Background Th2 and Th1 cells have been suggested to express CCR3/CCR4 and CCR5/CXCR3, respectively.
Objective We examined CCR3, CCR4, CCR5 and CXCR3 expression and cytokine production in peripheral blood CD4+ T cells from patients with atopic dermatitis (AD), which has been postulated to be a Th2-type cell-mediated disease, and then analysed the possible correlation between these values and the levels of several clinical parameters.
Methods Intracellular cytokine production and chemokine receptor expression in peripheral blood CD4+ T cells from 40 AD patients and 20 sex- and age-matched healthy control subjects were studied by flow cytometry.

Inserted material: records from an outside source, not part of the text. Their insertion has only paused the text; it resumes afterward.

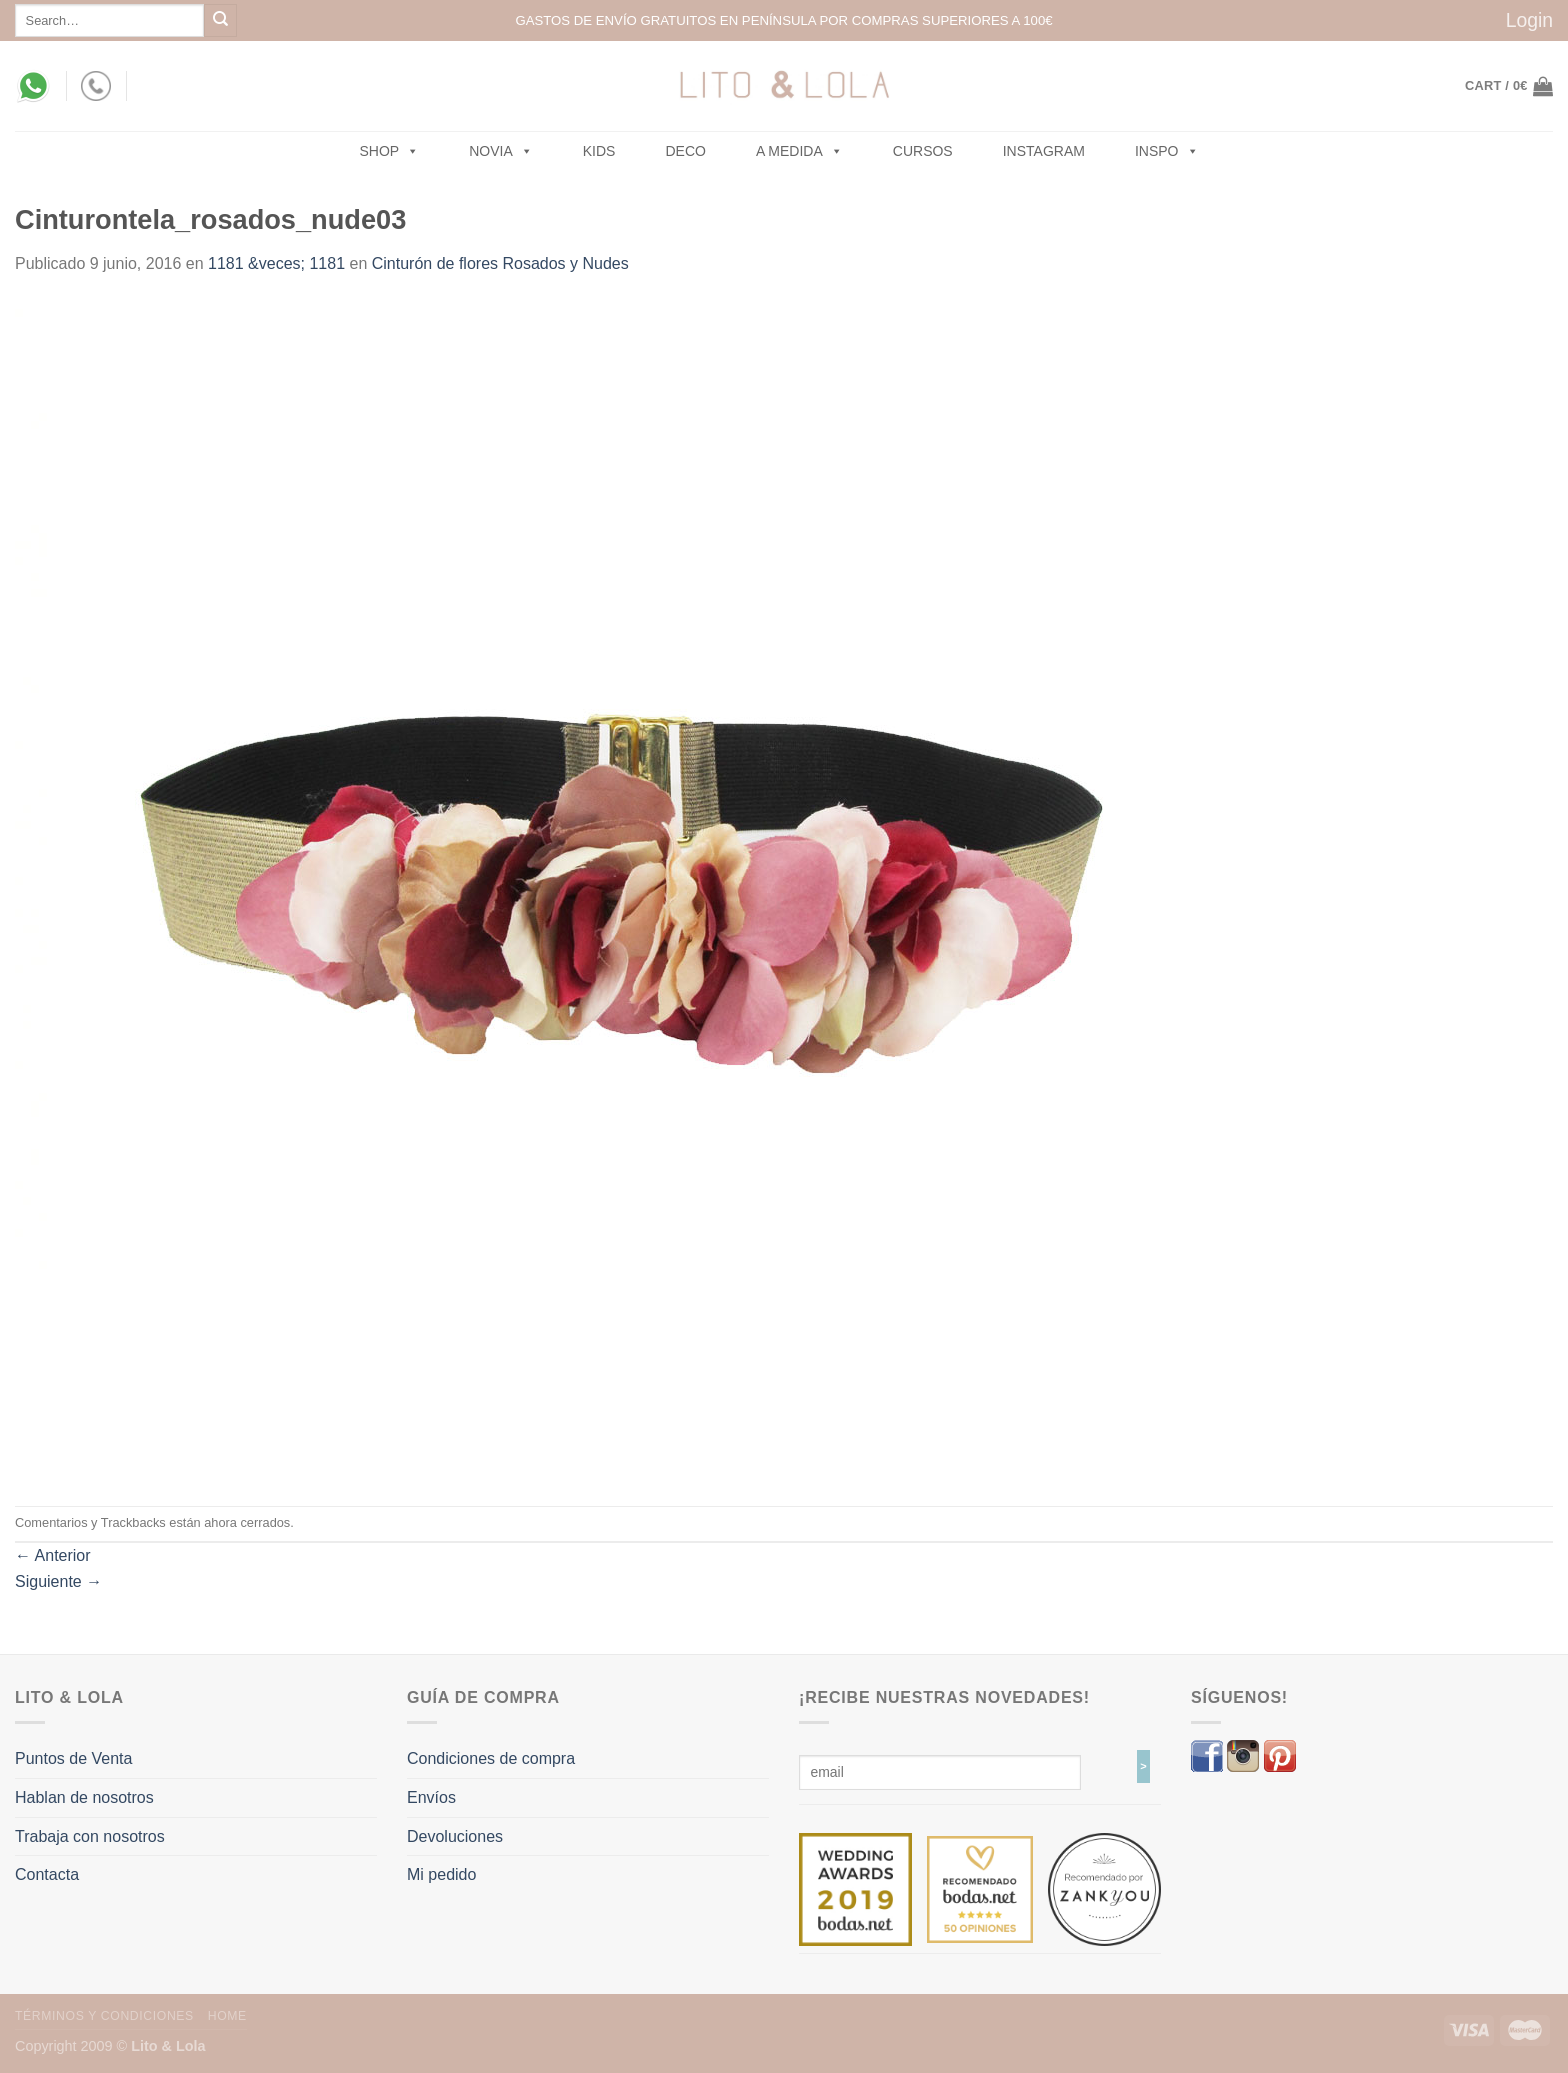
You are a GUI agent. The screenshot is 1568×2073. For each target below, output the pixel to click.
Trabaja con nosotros (90, 1836)
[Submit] (220, 20)
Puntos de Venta (73, 1758)
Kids (599, 151)
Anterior (53, 1555)
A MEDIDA (799, 151)
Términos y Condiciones (104, 2016)
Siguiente (58, 1581)
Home (227, 2016)
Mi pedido (441, 1874)
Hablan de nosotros (84, 1797)
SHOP (390, 151)
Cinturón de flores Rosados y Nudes (500, 263)
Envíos (431, 1797)
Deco (685, 151)
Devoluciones (455, 1836)
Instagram (1044, 151)
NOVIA (501, 151)
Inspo (1167, 151)
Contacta (47, 1874)
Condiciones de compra (491, 1758)
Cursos (923, 151)
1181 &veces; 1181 (276, 263)
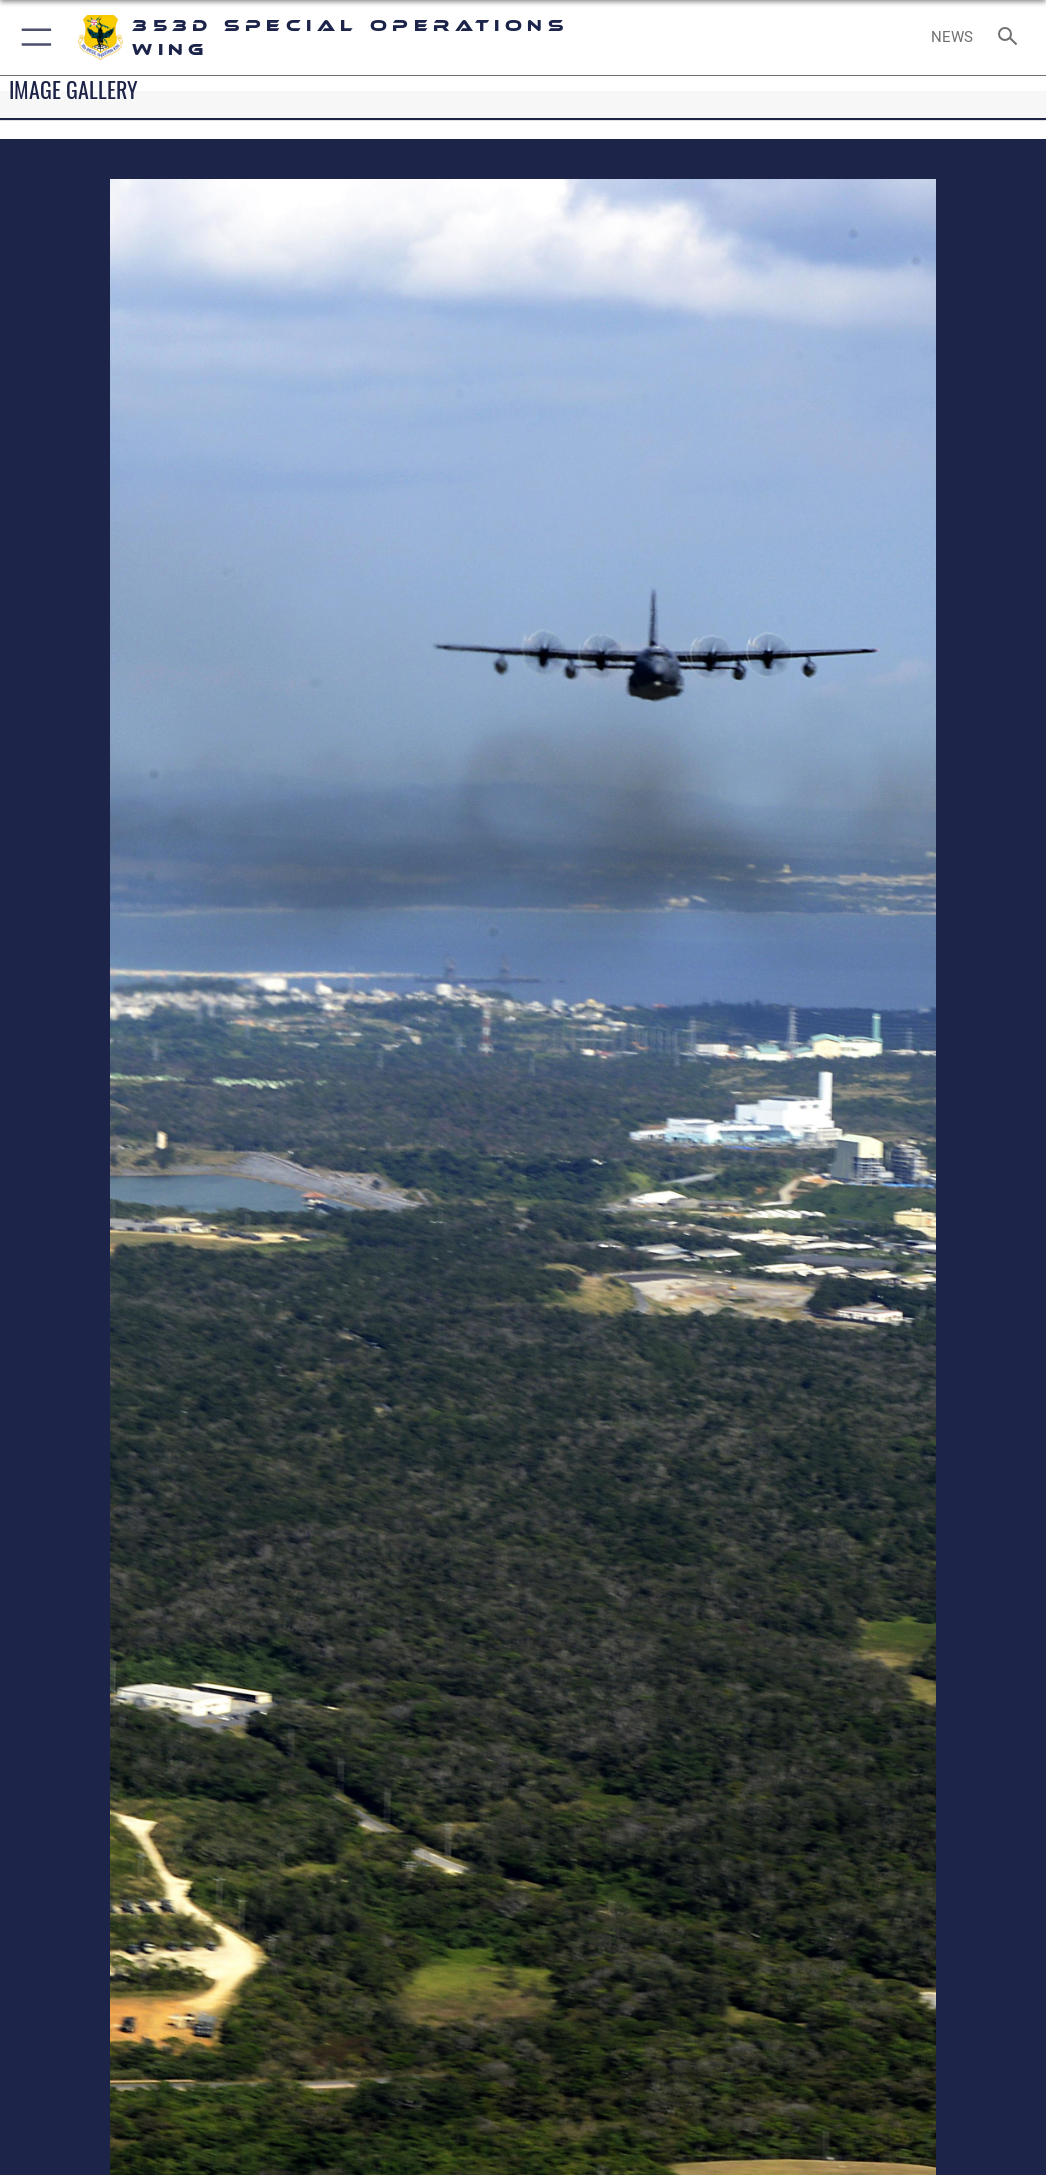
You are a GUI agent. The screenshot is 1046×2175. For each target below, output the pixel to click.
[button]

Results The frequencies of IL-4- and IL-13-producing CD4+ T cells from patients with AD were significantly higher than those from healthy control subjects (IL-4:3.9 ± 2.1% vs. 1.6 ± 0.7%, P = 0.0005, IL-13:4.0 ± 2.1% vs. 1.8 ± 0.8%, P = 0.0023), whereas the frequencies of IL-2- and IFN-γ-producing CD4+ T cells were significantly decreased in AD patients (IL-2:38.1 ± 10.3% vs. 51.3 ± 6.3%, P = 0.0003, IFN-γ: 9.9 ± 3.5% vs. 26.4 ± 4.6%, P < 0.0001). The percentage of CCR4+ cells in CD4+ CD45RO+ T cells in AD patients was significantly higher than that in healthy control subjects (24.4 ± 8.0% vs. 10.9 ± 2.3%, P < 0.0001) and was correlated positively with the total serum IgE, serum lactic dehydrogenase (LDH) level, eosinophil number, eruption score, and IL-4 and IL-13 secretion in CD4+ T cells, and inversely with IL-2 and IFN-γ secretion in CD4+ T cells. In contrast, CCR3 was not detected on circulating CD4+ T cells even in AD patients. On the other hand, the percentage of CCR5+ or CXCR3+ cells in CD4+ CD45RO+ T cells in AD patients was significantly decreased (CCR5:23.2 ± 7.0% vs. 28.4 ± 5.4%, P = 0.023, CXCR3:29.9 ± 11.4% vs. 38.5 ± 6.7%, P = 0.028) and was positively correlated with eruption score (P < 0.05). Multiple regression analyses showed that the percentage of CCR4 expression highly correlated with serum IgE, LDH, eosinophil number and eruption in AD patients.
Conclusion CCR4+ cells might be involved in the aetiopathogenesis of AD.